Douglas Streusand has produced a work that is carefully researched and well-written. He charts the intricate history of the three Islamic empires—the Ottoman of the Near East, the Safavid of Iran, and the Mughal of India—in chiefly the sixteenth and seventeenth centuries. The determined general reader and the advanced student will find this thoughtful account very rewarding, for it offers a fair synthesis of much scholarship, albeit mostly that published before 2006. Each empire is allocated a chapter in which similar sections on history, sovereignty, religion and law, expansion and military organization, and central and provincial administration allow comparisons to be made. [End Page 923]

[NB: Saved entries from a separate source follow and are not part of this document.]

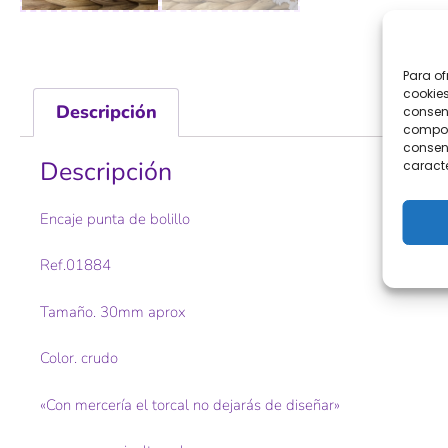
Para of
cookies
Descripción
consent
comport
consent
Descripción
caracte
Encaje punta de bolillo
Ref.01884
Tamaño. 30mm aprox
Color. crudo
«Con mercería el torcal no dejarás de diseñar»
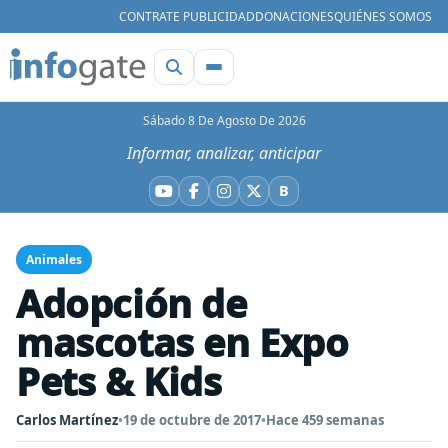
CONTRATE PUBLICIDAD
DONACIONES
QUIÉNES SOMOS
Sábado 8 De Agosto De 2026
Informar, analizar, anticipar
B
YouTube
Facebook
Instagram
X
Bluesky
Animales
Adopción de
mascotas en Expo
Pets & Kids
Carlos Martínez
•
19 de octubre de 2017
•
Hace 459 semanas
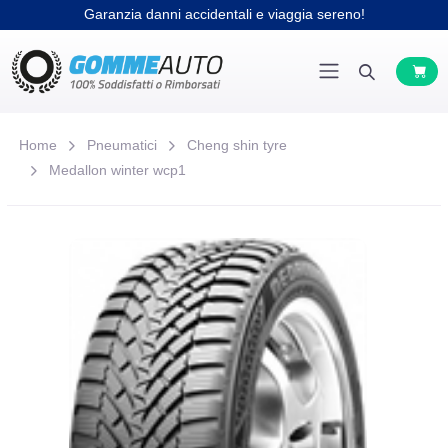
Garanzia danni accidentali e viaggia sereno!
Home
Pneumatici
Cheng shin tyre
Medallon winter wcp1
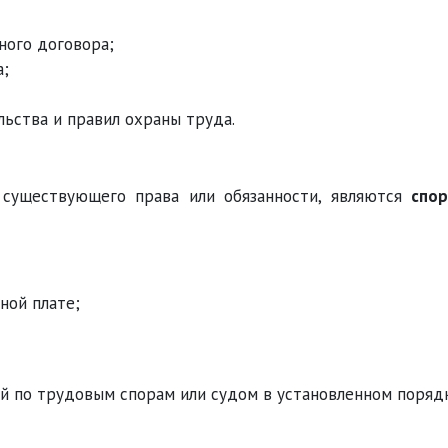
ного договора;
а;
ьства и правил охраны труда.
 существующего права или обязанности, являются
спо
ной плате;
й по трудовым спорам или судом в установленном порядк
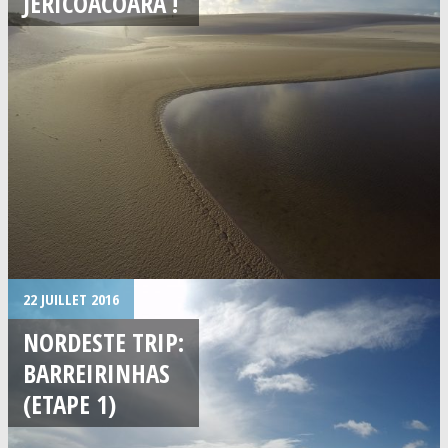
JERICOACOARA !
22 JUILLET 2016
NORDESTE TRIP:
BARREIRINHAS
(ETAPE 1)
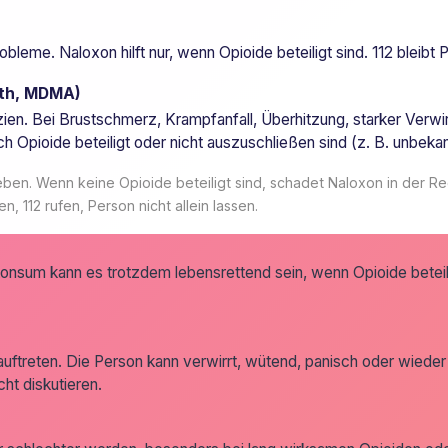
eme. Naloxon hilft nur, wenn Opioide beteiligt sind. 112 bleibt Pf
eth, MDMA)
en. Bei Brustschmerz, Krampfanfall, Überhitzung, starker Verwir
zlich Opioide beteiligt oder nicht auszuschließen sind (z. B. unb
en. Wenn keine Opioide beteiligt sind, schadet Naloxon in der Rege
, 112 rufen, Person nicht allein lassen.
konsum kann es trotzdem lebensrettend sein, wenn Opioide betei
eten. Die Person kann verwirrt, wütend, panisch oder wieder ko
ht diskutieren.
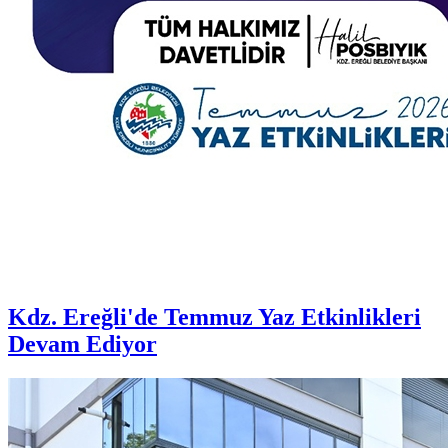
Kdz. Ereğli'de Temmuz Yaz Etkinlikleri
Devam Ediyor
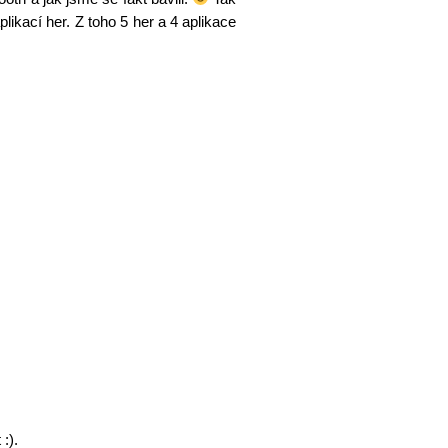
ikací her. Z toho 5 her a 4 aplikace
:).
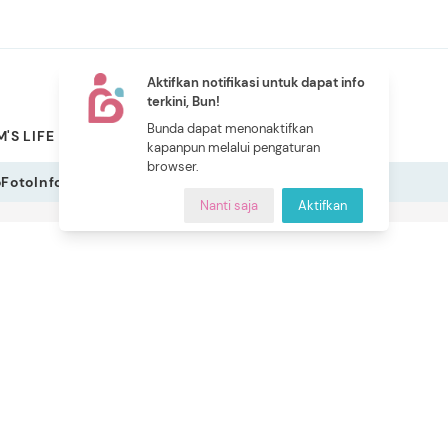
Aktifkan notifikasi untuk dapat info
terkini, Bun!
NEW
Bunda dapat menonaktifkan
'S LIFE
PILIHAN BUNDA
CERITA BUNDA
INDEKS
kapanpun melalui pengaturan
browser.
o
Foto
Infografis
Nanti saja
Aktifkan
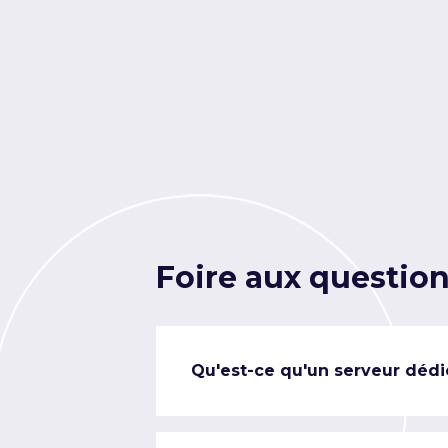
Foire aux questio
Qu'est-ce qu'un serveur dédi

The book benefits from an extensive bibliography, a glossary of terms, a set of dynastic tables, and a bibliographic essay. It has several maps, but these are disappointing. The geography of empire is an important factor in showing the connections within the Islamic world and with the West, but here boundaries, both physical and political, and their changes over time are marked by barely distinguishable shades of gray and imperfectly dotted lines. The cover illustration seems more promising, for this watercolor of the late sixteenth century, laced with gold, depicts in lively fashion the Mughal success of 1577 in capturing the Fort at Bundi in Rajasthan. Here are fierce warriors with bows and arrows, spears, and scimitars, riding horses urged on by the beat of the camel-back drums. But where, either here or in the text, is the gunpowder firepower promised by the title, which would make the book of particular interest and relevance to the readers of this journal? It is surely time to unpack this useful concept of “gunpowder empires” and put it to work.

Since the term was introduced nearly forty years ago by Chicago historians Marshall G. S. Hodgson and William H. McNeill, it has become a useful shibboleth, a password requiring little or no explanation. Streusand declares in the preface that one of his main aims will be to “reevaluate the concept of the gunpowder empire,” but the book reveals that the emphasis is much more on empire than on gunpowder. Perhaps the term “military patronage state” as discussed by Streusand (p. 22) would be a more appropriate component of the title, were it not for the fact that there is now a growing body of work on the science and technology of gunpowder-making which should make possible a more informed use of the term “gunpowder empires.” But although Streusand refers to Gábor Ágoston’s magisterial work Guns for the Sultan (2005), he mentions only (p. 89) his general remarks on the flexibility of Ottoman society with regard to firearms, and makes no use of Ágostan’s detailed study of the production of guns and powder. Similarly, Streusand refers to Jos Gommans’s splendid work Mughal Warfare (2002), but notes (p. 204) his account of Mughal political and military geography, rather than armament production.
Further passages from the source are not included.